Les cadres de l’assureur AIG touchent 120 millions d’euros de prime. « C’est scandaleux, ce groupe a survécu grâce à l’argent des Américains » entend-on  Outre-Atlantique. Et Obama fait voter une loi qui impose à 90 % les primes des cadres du groupe. « Bravo, ça c’est l’Amérique » s’égosillent nos chroniqueurs radio. Et Sarkozy d’embrayer avec les stock options que les quatre de la Société générale voulaient s’octroyer pas très élégamment. Ils renoncent. Et c’est le tour du patron de Valéo…

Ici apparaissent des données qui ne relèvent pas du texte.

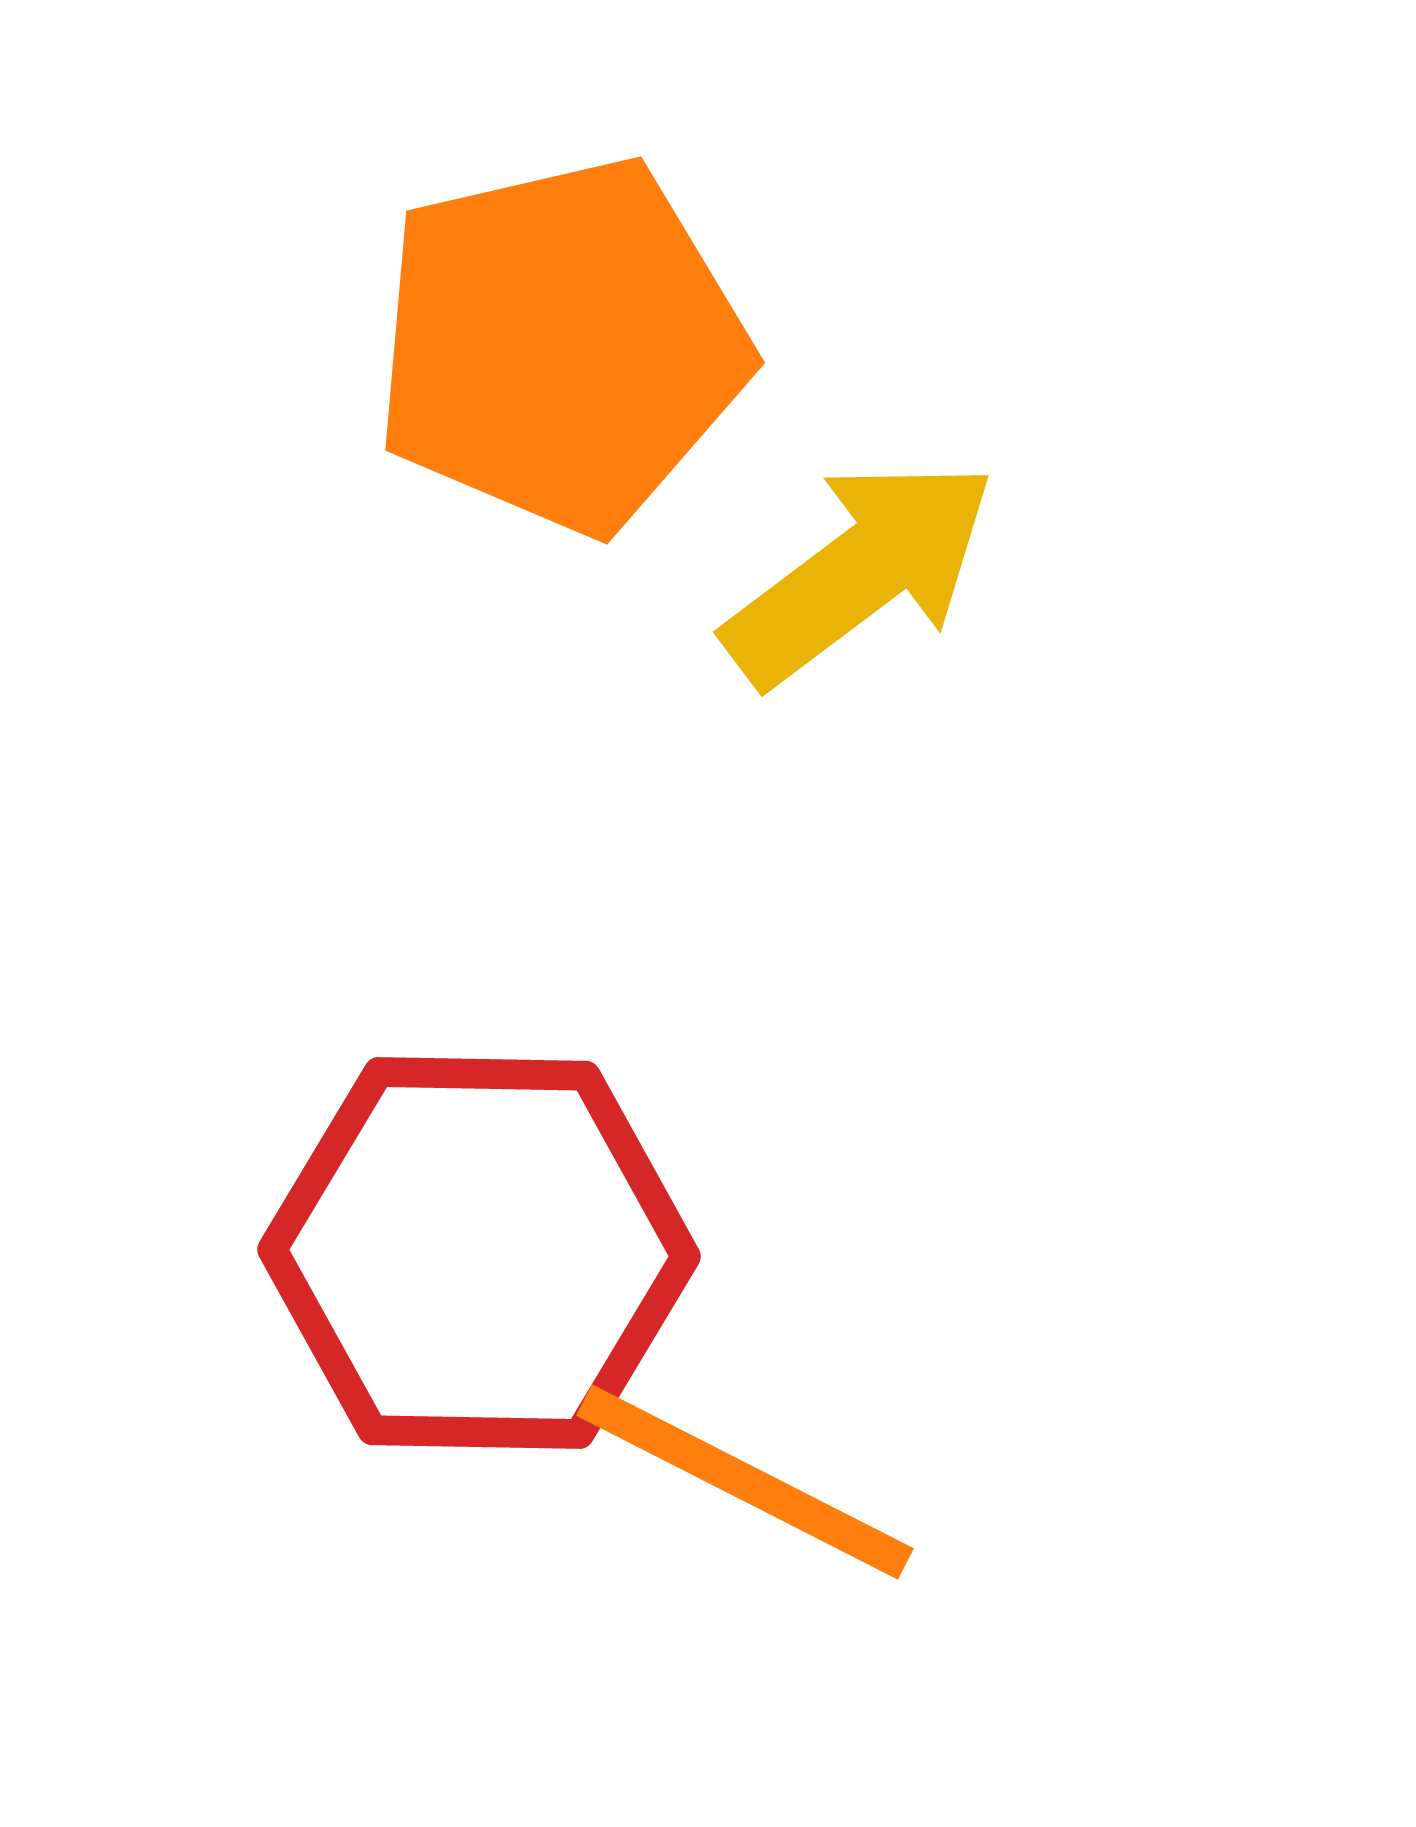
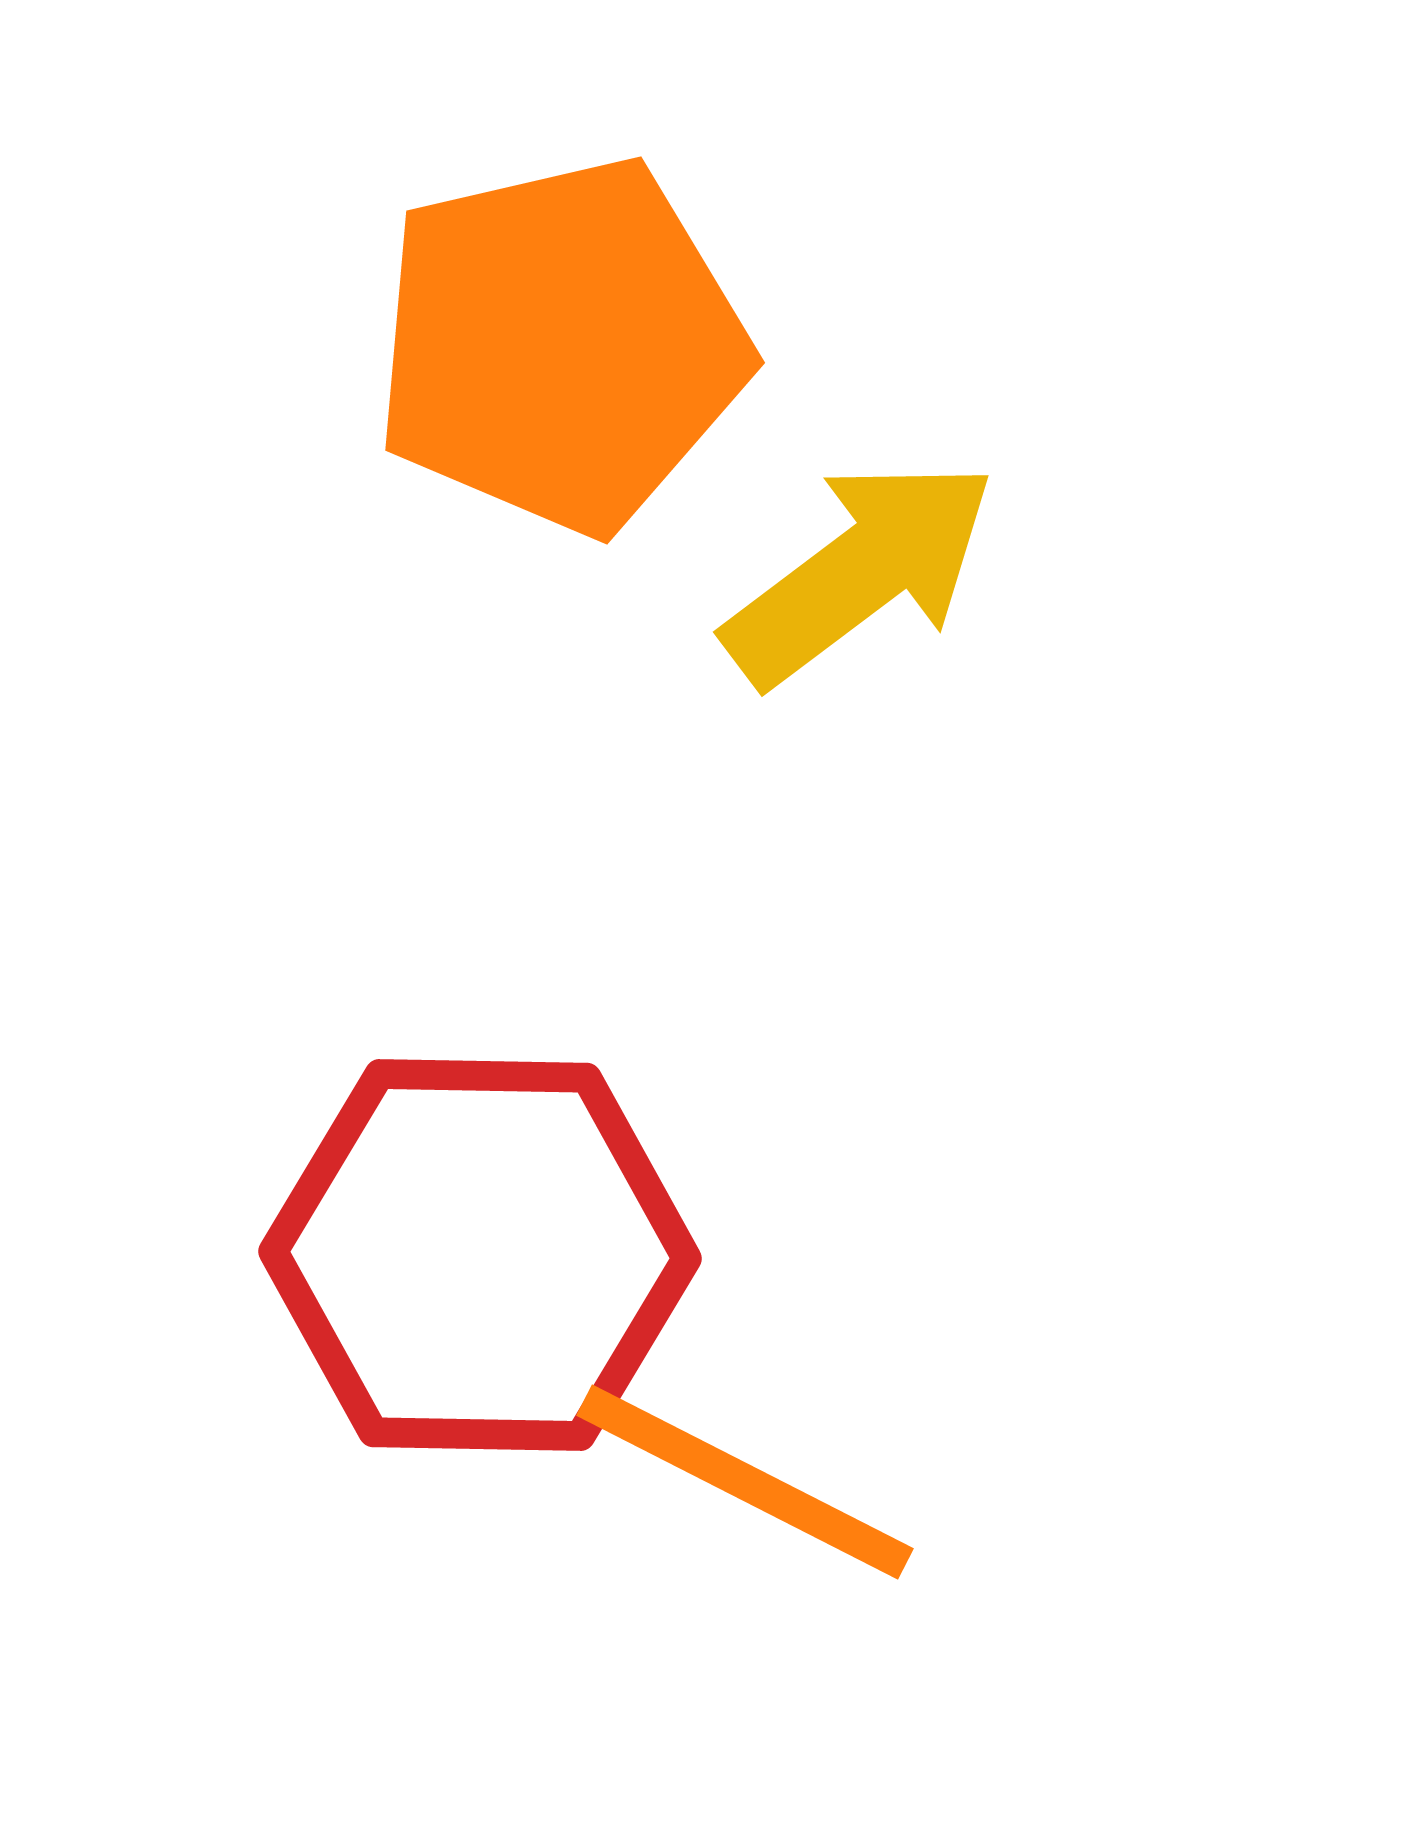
red hexagon: moved 1 px right, 2 px down
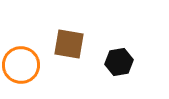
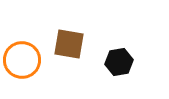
orange circle: moved 1 px right, 5 px up
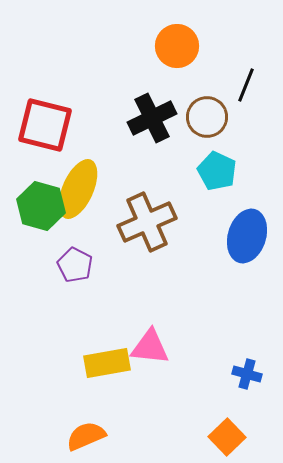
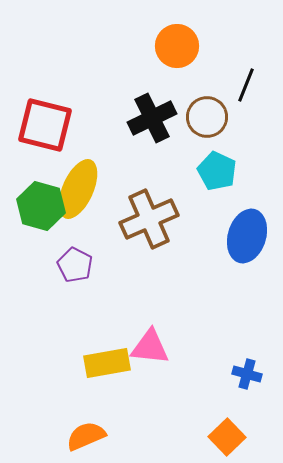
brown cross: moved 2 px right, 3 px up
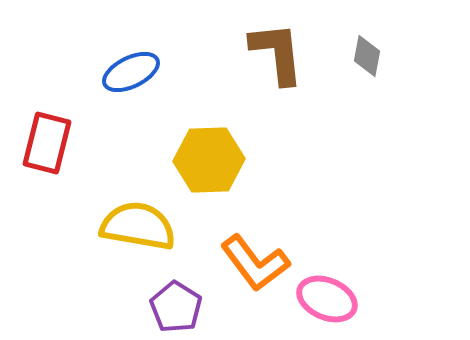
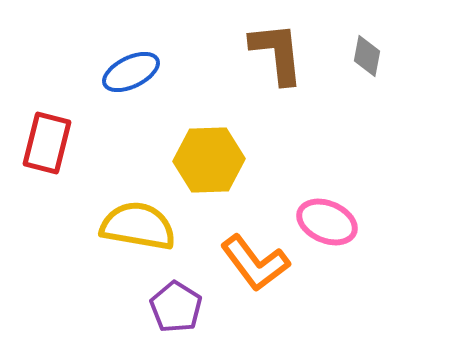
pink ellipse: moved 77 px up
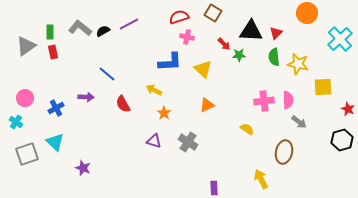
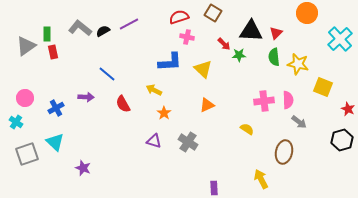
green rectangle at (50, 32): moved 3 px left, 2 px down
yellow square at (323, 87): rotated 24 degrees clockwise
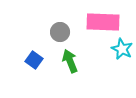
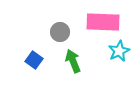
cyan star: moved 3 px left, 2 px down; rotated 20 degrees clockwise
green arrow: moved 3 px right
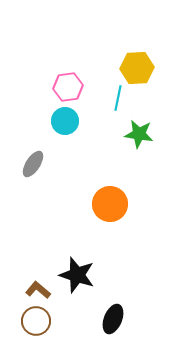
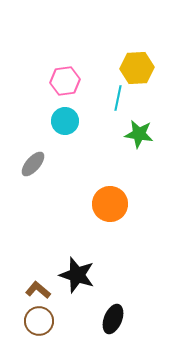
pink hexagon: moved 3 px left, 6 px up
gray ellipse: rotated 8 degrees clockwise
brown circle: moved 3 px right
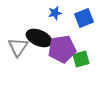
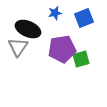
black ellipse: moved 11 px left, 9 px up
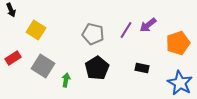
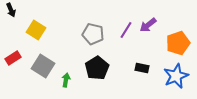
blue star: moved 4 px left, 7 px up; rotated 20 degrees clockwise
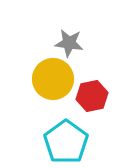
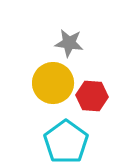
yellow circle: moved 4 px down
red hexagon: rotated 16 degrees clockwise
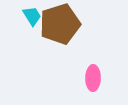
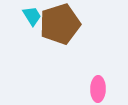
pink ellipse: moved 5 px right, 11 px down
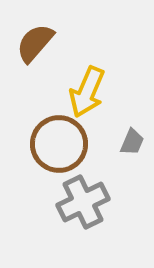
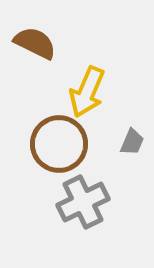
brown semicircle: rotated 75 degrees clockwise
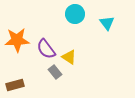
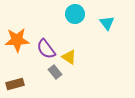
brown rectangle: moved 1 px up
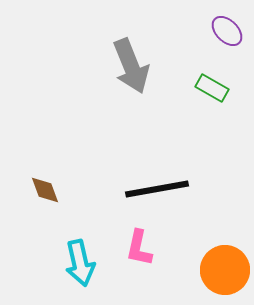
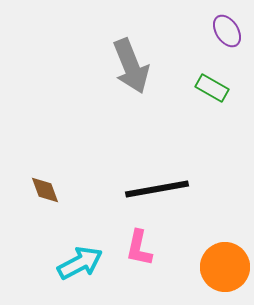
purple ellipse: rotated 12 degrees clockwise
cyan arrow: rotated 105 degrees counterclockwise
orange circle: moved 3 px up
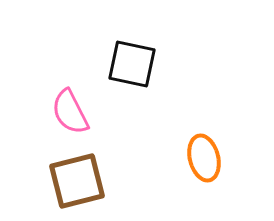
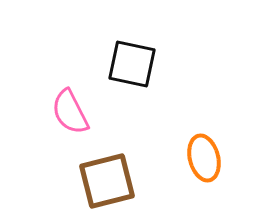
brown square: moved 30 px right
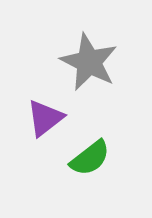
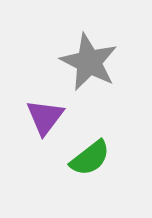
purple triangle: moved 1 px up; rotated 15 degrees counterclockwise
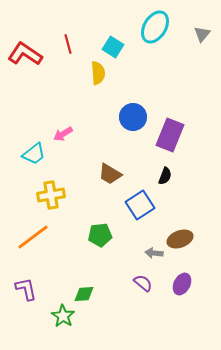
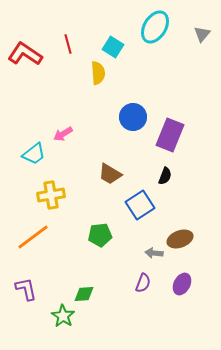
purple semicircle: rotated 72 degrees clockwise
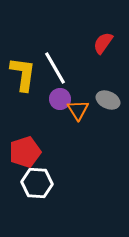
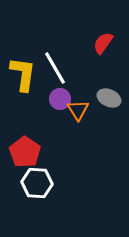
gray ellipse: moved 1 px right, 2 px up
red pentagon: rotated 20 degrees counterclockwise
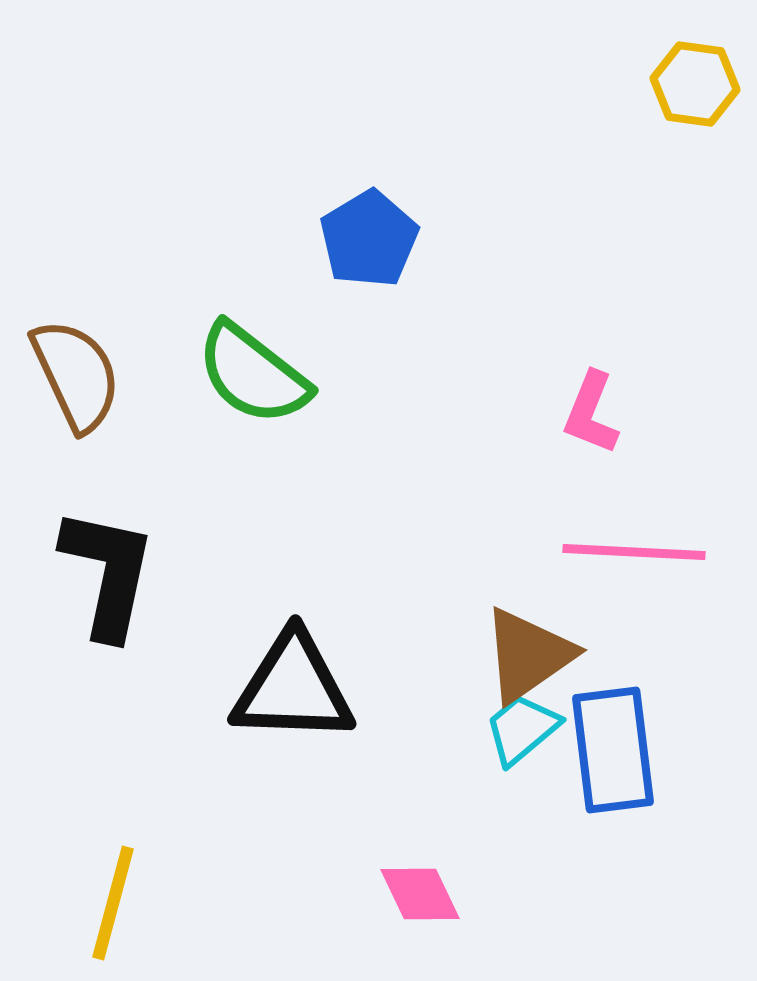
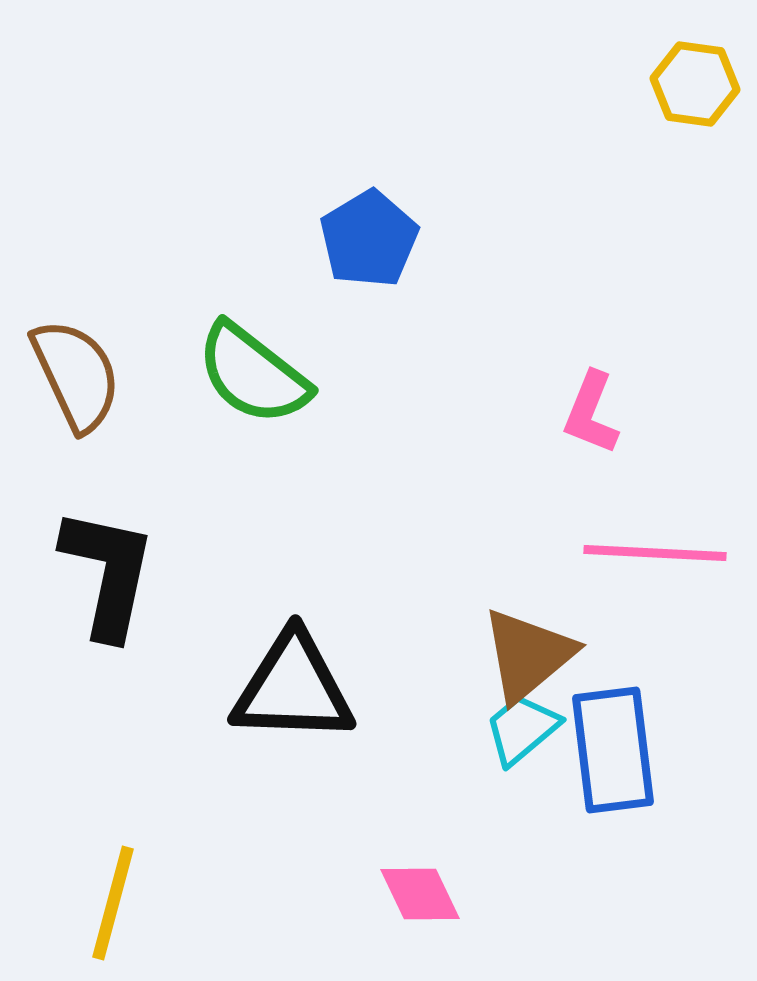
pink line: moved 21 px right, 1 px down
brown triangle: rotated 5 degrees counterclockwise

Que de ressentiments envers les patrons, les banquiers et les patrons banquiers. Encore un petit effort et on va finir par comprendre à quoi servent les impôts. Hô hisse, c’est dur de réfléchir. Ca fait mal à la tête. Les impôts, ça n’est pas que pour punir les cadres qui ont mal fait leur travail, ça n’est pas que pour les patrons qui gagnent des millions. Allez, on y est presque. Poussez encore, Madame. Oui, ça vient. Les impôts ça sert à redistribuer l’argent des gens qui en ont à ceux qui n’en n’ont pas assez. Ca y est mais que c’était dur.

Mais, voilà les gens ont de la merde dans la tête. Gad Elmaleh en est le prototype : incapable de réfléchir par lui-même, de sortir des axiomes prémâchés ressassés par l’establishment et ses médias. Il dit « 50 %, ça suffit, c’est déjà énorme ». D’autres disent « on va pas bosser jusqu’au 1er juillet pour rien » (cf Stéphane Guillon sur France inter). Incapables de douter, de se demander si l’africaine qui fait les bureaux, le mec du kiosque en bas ou l’instit des mômes sont à ce point là inférieurs aux « patrons du Cac 40 », s’ils « valent » vraiment 1000 fois, 100 fois, ne serait-ce que 10 fois moins.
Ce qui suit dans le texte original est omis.